A moving day

Spring has sprung and things, or rather people, are on the move. My friend and neighbour is relocating to ghastly Cobham, home of Chelsea Football Club’s training ground, thereby exchanging Desperate Housewives for Footballers’ Wives.  On the plus side she has sold her house to a real life celebrity – not, thank God, a Kardashian – but someone whose most  recent film was on at the local Odeon only weeks ago.

I can’t remember when the neighbourhood was last in such a tizzy, possibly  not since Brad and Angelina took their children to the local Pottery Cafe but in this instance I had a cast iron excuse to pop round with a bottle of Bolly and introduce myself which would have been slightly out of place at a kiddy painting party.

And what delightful people they are!  In a spirit of neighbourlyness I even offered to vet the guest list for their house warming party – so easy to invite quite the wrong types when you are new to an area – and to organise some staff for the evening which, thoroughly grounded as they are, they declined.

Big mistake.  Half the people I know, and that would be the male half, only ever accept invitations in the certain knowledge that their hosts’ home will be awash with nubile young teenage girls in very short black skirts plying them  with drinks.  It is almost unnecessary to provide food at all!  People were going to be seriously peeved.

The invitation stated that we should arrive from five o’clock. “That’s because he has to be up early for filming” we opined knowingly before wondering whether the dress code would be cocktail or tea dresses.
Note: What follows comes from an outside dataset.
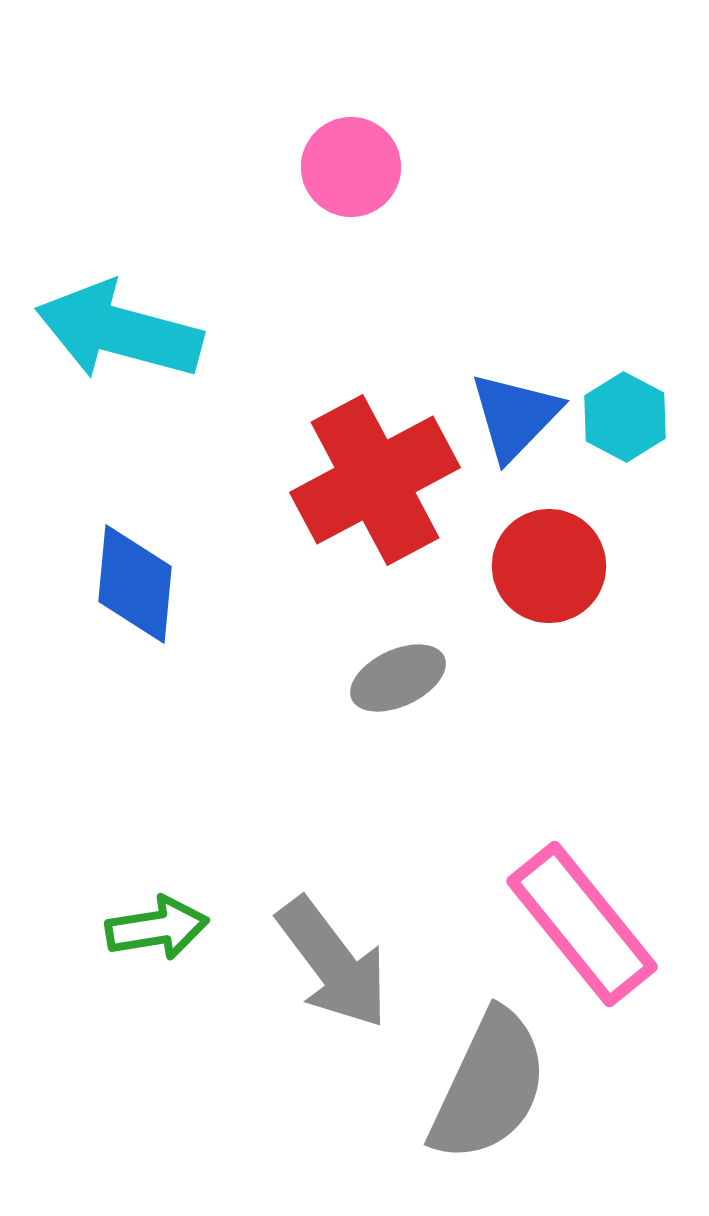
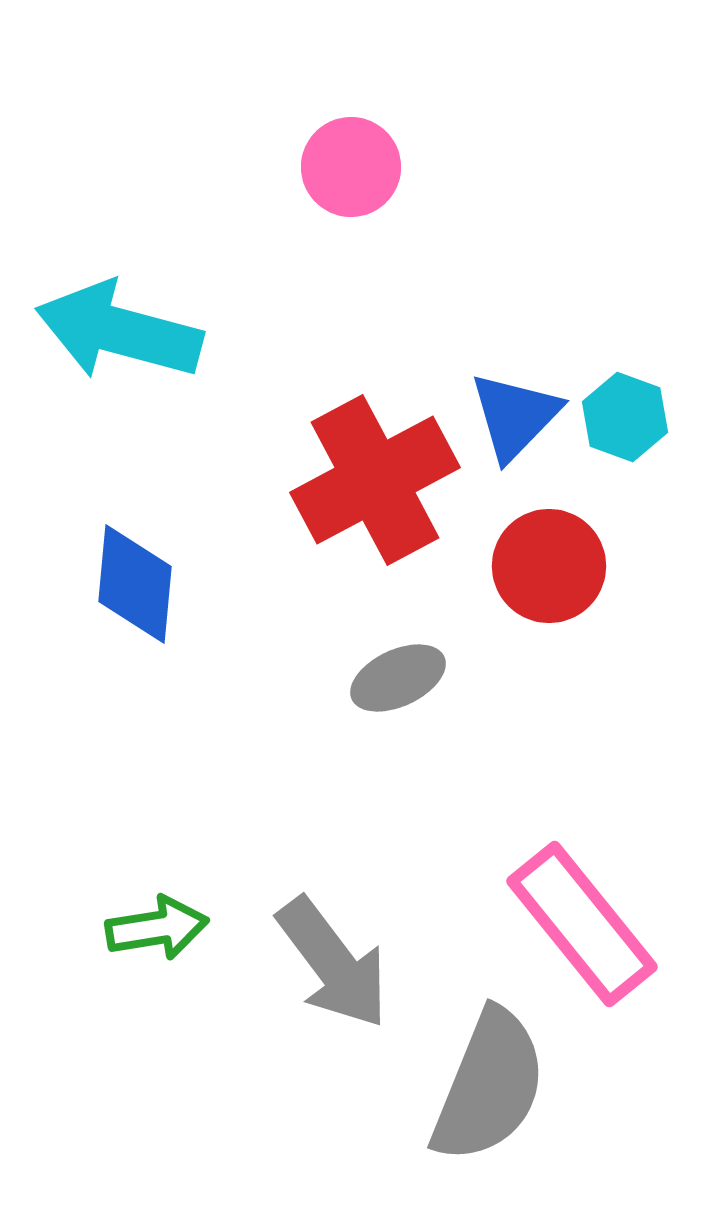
cyan hexagon: rotated 8 degrees counterclockwise
gray semicircle: rotated 3 degrees counterclockwise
Oh the social minefield to say nothing of the choice of gift.  I opted for an Oxfam allotment, a follow up to the goat that I gave everyone last year.

Prior to my arrival Useless the Younger went up and down the street about twenty times noting the names of the other guests, the price I had demanded for taking him with me.  Good sign – no cars outside.  Everyone had obviously arrived in a limo.

When I worked at ITN  I was constantly and irritatingly asked if I met lots of interesting people, such is the myth of glamour that surrounds anything to do with the telly.  The answer to which was, of course, a resounding no, never.  And so it proved with the so-called starry party goers.  Far from standing around being famous and handing out signed photographs, they were all just rendered speechless at the thought of being somewhere where we all knew each other – all too well – where you could park your car outside your house and it would still be there next day and where no-one is selling drugs on the street corner.  Round here they are probably delivered.  By Ocado.

This was a world previously unknown to them, the like of which they had only ever read about in scripts which never got made.  Best of all it proved a salutary lesson to Young Useless.   90% of famous people are small and dull and you don’t want to be one of them.  As for me I think I’ll be house hunting too.  Celebrities?  There goes the neighbourhood.